Her flightsuit pressurized itself to prevent blood from draining from her head as she pulled four gees coming around, but she knew that even the suit would not keep her from blacking out if she maneuvered too quickly.

  Set on her new course—racing back through the space she had just patrolled—Tyra brought each of her combat systems up. The computer drew a picture of the Shilone on her primary monitor and illuminated each weapon as it came on line. "Forward long range missile launcher, check," Tyra mumbled to herself. "Forward heavy laser, check. Wingmounted medium lasers, check and check, and aft arc shortrange missile launcher loaded and ready." A red crosshair painted itself on her helmet's faceplate and tracked with her right eye as she looked around. The armrests of her chair slowly rotated ninety degrees, presenting the trigger buttons for all her weapons. Keep the crosshairs on the target, in space or on the sensor display, and poof, it's gone.

  Like the ground-pounding BattleMechs, AeroSpace Fighters relied on a holographic display of sensor data. Though 'Mech pilots had only to orient themselves within a twodimensional battlefield, fighter pilots had to deal with enemies in a full three-dimensional theatre. That meant their holographic displays formed a bowl with the area toward which the fighter's nose pointed as the center. When a gold ring flashed around the whole display, it told the pilot that the computer had gotten a lock-on to a target in the aft arc.

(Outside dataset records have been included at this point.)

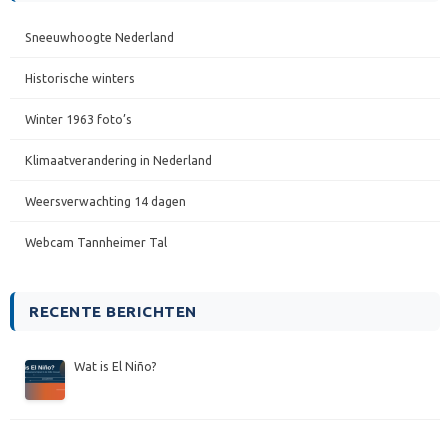
Sneeuwhoogte Nederland
Historische winters
Winter 1963 foto’s
Klimaatverandering in Nederland
Weersverwachting 14 dagen
Webcam Tannheimer Tal
RECENTE BERICHTEN
Wat is El Niño?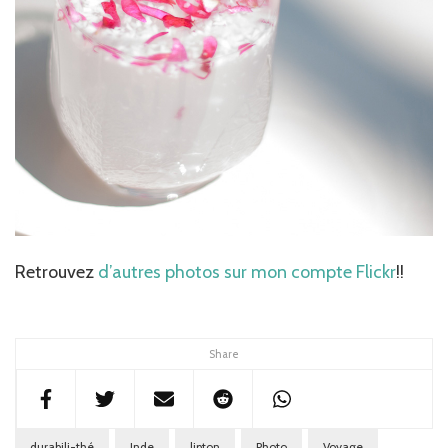
Retrouvez
d’autres photos sur mon compte Flickr
!!
Share
durabili-thé
Inde
lipton
Photo
Voyage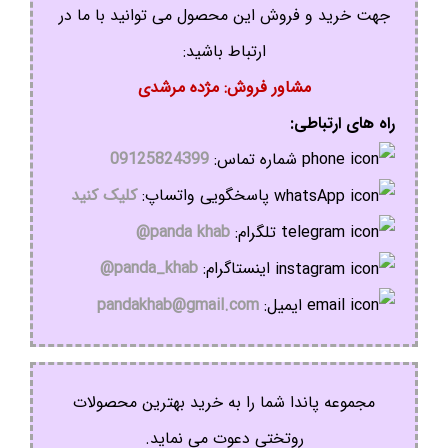
جهت خرید و فروش این محصول می توانید با ما در
ارتباط باشید:
مشاور فروش: مژده مرشدی
راه های ارتباطی:
شماره تماس:
09125824399
پاسخگویی واتساپ:
کلیک کنید
تلگرام:
panda khab@
اینستاگرام:
panda_khab@
ایمیل:
pandakhab@gmail.com
مجموعه پاندا شما را به خرید بهترین محصولات
روتختی دعوت می نماید.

  Tyra's computer still could not decide if the ships she and Anika were hurtling toward were Corsairs or Stukas, which was disturbing. The Stuka was a heavily armored fighter boasting all the weapons she had, but more of them. The Corsair, while lighter in weapons and armor, had superior handling capabilities that made it an elusive enemy. Still, if I can get into its arc, it's vulnerable.

  "Is your computer schizing out on you?" Anika asked, apparently having the same problem with hers.

  Tyra tried to answer confidently. "Yeah, something has definitely addled its little silicon brain." She felt a shiver course up her spine. "Figure on Stukas but pray for Corsairs."